L’art. 1 del D.Lgs. n. 8 del 2016 prevede delle esclusioni alla depenalizzazione generalizzata delle fattispecie punite con la sola pena pecuniaria, mediante richiamo, al comma quarto della disciplina in materia di immigrazione (D.Lgs. n. 286 del 1998), cui oggi si aggiungono, per effetto della novella del 2020, i “reati di cui al decreto del Presidente della Repubblica 23 gennaio 1973, n. 43, quando l’ammontare dei diritti di confine dovuti è superiore a euro diecimila”.

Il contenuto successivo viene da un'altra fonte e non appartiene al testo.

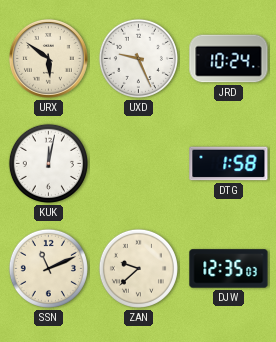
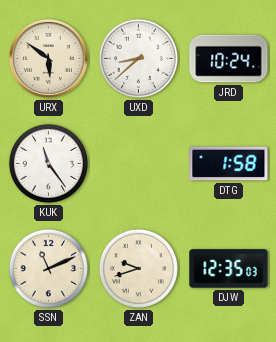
UXD: 9:26 -> 8:38
KUK: 12:02 -> 11:24
ZAN: 9:38 -> 9:42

In disparte, dunque, il quantitativo di merci o comunque la punizione con la sola pena pecuniaria, se i diritti evasi sono superiori a 10.000 euro, le fattispecie depenalizzate nel 2006 tornano ad assumere rilevanza penale.
Si tratta chiaramente di una norma irretroattiva che non incide affatto su tutte le condotte commesse antecedentemente, finanche prima della depenalizzazione, posto che non è ammessa la reviviscenza di una fattispecie penale in forza dell’art. 25, comma secondo, Cost. (se non nei casi residuali in cui la norma abrogatrice sia stata dichiarata incostituzionale e il fatto sia stato commesso prima dell’abolitio criminis).